Even if you do download that app and bring it with you, your phone may not be with you wherever you go. So we may establish a good standard with a few examples of when to safeguard our ears. Here we go:

  • Every day Chores: We already discussed how something as basic as mowing the lawn, when done frequently, can call for hearing protection. Chores, including mowing, are most likely something you don’t even think about, but they can result in hearing impairment.
  • Operating Power Tools: You know that working all day at your factory job will call for ear protection. But what if you’re just working in your garage all day? Even if it’s only a hobby, hearing specialists suggest wearing hearing protection if you’re working with power equipment.

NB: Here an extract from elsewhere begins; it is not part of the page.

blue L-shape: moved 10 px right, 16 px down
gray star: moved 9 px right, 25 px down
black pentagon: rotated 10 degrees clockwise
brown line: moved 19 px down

  • Listening to music with earbuds. This one requires caution, more than protection. Pay attention to how loud the music is, how long you’re listening to it, and whether it’s playing directly into your ears. Think about using headphones that cancel out outside sound so you don’t have to turn up the volume to dangerous levels.
  • Commuting and Driving: Spending all day as an Uber or Lyft driver? Or perhaps you’re just hanging around downtown for work or getting on the train. The constant noise of living in the city, when experienced for between 6 and 8 hours every day, can cause injury to your hearing over the long term, particularly if you’re turning up your music to hear it over the commotion.
  • Exercise: Your morning spin class is a perfect example. Or even your evening workout session? Each of these cases may require ear protection. The loud volume from trainers who play loud music and microphones for motivation, though it might be good for your heart rate, can be bad for your hearing.

These examples might give you a suitable baseline. If there is any doubt, though, wear protection. Compared to leaving your ears exposed to future damage, in most cases, it’s better to protect your hearing. Protect today, hear tomorrow.